Obrigada pela ajuda, é um alivio poder contar isso pra alguem. Um abraço, –.”
Então, eu respondi:
“–, fico muito triste por não poder te ajudar devidamente. Pelo que parece, você entende do assunto muito mais do que eu, então, podemos tirar uma conclusão: o seu silêncio e o silêncio de tantas outras meninas/mulheres, não vem por parte da ignorância. É pelo medo mesmo, pela vergonha. E eu não vou dizer “não tenha medo, não tenha vergonha”, porque é fácil falar. Fazer é muito complicado. Sei que não posso ter nem metade da noção de sua história apenas pelo seu e-mail, mas sigo te apoiando pra que você denuncie seu agressor. Mas pra mim é difícil imaginar: uma pessoa que fez isso com você, mas que, bem… é seu pai. É muito complicado, muito. Mas essa nossa conversa não vai ser em vão. Vou publicá-la no bloguinho e, assim, fazer com que os meus leitores notem que esse tipo de história não acontece apenas nos filmes. Existem muitas Melindas por aí. Assim,
se alguém souber como te ajudar, se alguém que ler o post tiver mais conhecimento no assunto do que eu, ele falará nos comentários. E você poderá ler. Só que o primeiro passo tem que vir de você. E esse primeiro passo é, realmente, o mais difícil.
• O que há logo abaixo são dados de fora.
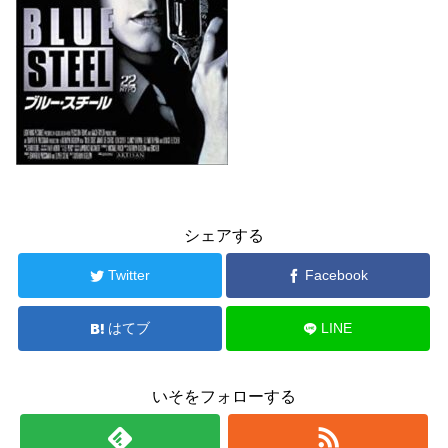
シェアする
Twitter
Facebook
はてブ
LINE
いそをフォローする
Mas só pelo fato de você estar contando isso, mesmo que via internet, mesmo que pra uma pessoa que você não conhece, acredite, esse já pode ser considerado um passo. Muito obrigado por compartilhar sua história, e mil desculpas se eu fui meio inútil. Mas, pra mim, o seu e-mail foi mais do que significativo. Tudo de bom!”
Os e-mails se auto-explicam. Se alguém souber como ajudar, essa ou outras Melindas, por favor, pronuncie-se.